3000 Orchideen im Naturschutzgebiet Taubergießen gestohlen
Taubergießen wurde geplündert: Im Naturschutzgebiet fehlen schätzungsweise 3000 Orchideen. Deren Knollen wurden laut Naturschützern eindeutig mit dem Spaten ausgegraben. Jetzt wurde Anzeige erstattet.
Dietmar Keil ist entsetzt: Im Taubergießen wurden auf mehreren Hektar Fläche rund 3000 einzigartige Orchideen gestohlen. »Es gibt kein Zweifel mehr daran, dass eine organisierte Verbrecherbande die Orchideenknollen ausgegraben hat«, sagt der Biologe, der vor 40 Jahren dafür sorgte, dass das Taubergießen zum Schutzgebiet wird.
Seit Jahrzehnten ist er im Areal unterwegs, viel beachtete Bücher und ausgezeichnete Naturfilme entstanden – und nun nach einer mehrstündigen Begehung die Erkenntnis, dass Diebe dem beschützten Bestand enorm zugesetzt haben: »Es wird mindestens 50 Jahre dauern, bis sich betroffenen Sorten einigermaßen wieder erholt haben – wenn der Bestand überhaupt zu retten ist.«
Abgestochene Erdkanten
Vergangene Woche hat der Experte eine Orchideentour im Bereich der Saukopfbrücke vorbereitet, Spinnen-Ragwurz und Hummel-Ragwurz standen in schönster Blüte. Als er fünf Tage später mit der Gruppe zur Wiese kam, fand der Naturschützer diese geplündert vor – nur abgestochene Erdkanten und abgerissenen Blütenstengel erinnerten an die einstige Pracht.
Inzwischen haben sowohl Keil als auch das Regierungspräsidium Freiburg, zuständig für die besonders geschützte Fläche Taubergießen, Anzeige erstattet. Zudem wurde nun auch die Polizei eingebunden: Sie fährt jetzt wohl nachts Streife, um die übrig gebliebenen Blumen etwas zu schützen. und sie sucht laut Pressemitteilung Zeugen, die zwischen dem 1. und 5. Mai etwas von dieser »nie dagewesenen Umweltstraftat« mitbekommen haben.
Ein überfälliger Schritt, findet Keil: »Eigentlich bräuchte man Ranger, die solche besonderen Bestände zumindest während der Blütezeit bewachen.« Er wirft dem RP vor, bei der Betreuung des Taubergießen zu lasch zu sein: »Sie haben es in 40 Jahren nicht hingekriegt und sollten das Gebiet in engagierte Hände übergeben«, schlägt Keil vor.
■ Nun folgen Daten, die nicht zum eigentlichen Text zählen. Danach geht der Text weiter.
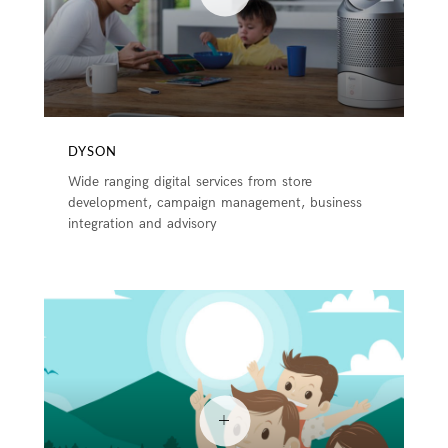
DYSON
Wide ranging digital services from store
development, campaign management, business
integration and advisory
WWF, NABU oder BUND kämen seiner Meinung nach dafür in Frage. Diese Organisationen hätten andernorts bewiesen, dass sie die Naturschutzgebiete fachmännisch betreuen, zeigt der Experte am Beispiel von Donaueschingen auf. »Dort gedeiht der seltene Frauenschuh – die Orchideen werden während der Blüte von Rangern bewacht.«
5000 Euro Belohnung
Im Taubergießen dagegen klauten in den vergangenen Jahren Diebe immer wieder Orchideen. 2018 sei der einzige Bestand der ebenfalls seltenen Riemenzunge ausgegraben worden, habe ihm eine andere Naturschützerin berichtet so Keil. 2017 hat er selbst entdeckt, dass die Pyramidenorchideen von der Wiese verschwanden. Damals hätten sich die Verantwortlichen vom RP jeweils mit der Erkenntnis begnügt, es seien Wildschweine gewesen. »Diese These ist jetzt nicht mehr haltbar«, sagt Keil, der 5000 Euro Belohnung für die Identifizierung der Täter aussetzt.
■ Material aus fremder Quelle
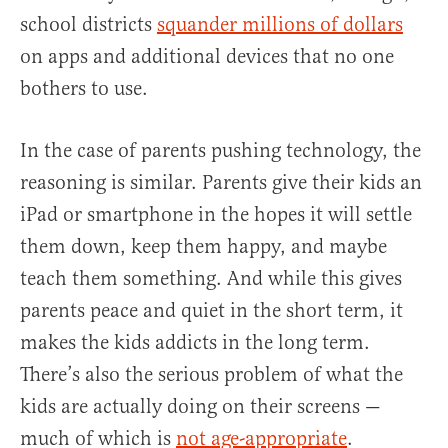
school districts
squander millions of dollars
on apps and additional devices that no one
bothers to use.
In the case of parents pushing technology, the
reasoning is similar. Parents give their kids an
iPad or smartphone in the hopes it will settle
them down, keep them happy, and maybe
teach them something. And while this gives
parents peace and quiet in the short term, it
makes the kids addicts in the long term.
There’s also the serious problem of what the
kids are actually doing on their screens —
much of which is
not age-appropriate
.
Durch das hohe Ausmaß des Schadens könne man sich nun nicht mehr mit den Tieren herausreden: »Sie wühlen im Umfeld und fressen nicht nur eine Sorte Knollen.« Die Ragwurze dagegen wurden »sortenrein« gestohlen: Je nachdem, welche Sorte auf einer Wiese dominierte, wurde diese entnommen.
250.000 Euro Schaden
Die Orchideen würden vermutlich übers Netz verkauft – beziehungsweise der Teil davon, der wieder gedeiht. Denn selbst wenn die Blüten abgezwickt wurden, wachsen laut Keil bestenfalls die Hälfte der Knollen wieder an.
Die werden nach Recherchen seiner Tochter Silke Keil auf einschlägigen Portalen angeboten, die auf geschützte Arten wie Märzbecher, Trollblumen oder eben Orchideenarten unter getarnten Namen vertreiben. Kostenpunkt laut Keil: zwischen 80 und 120 Euro pro Pflanze. Die Polizei spricht von rund 250.000 Euro Schaden.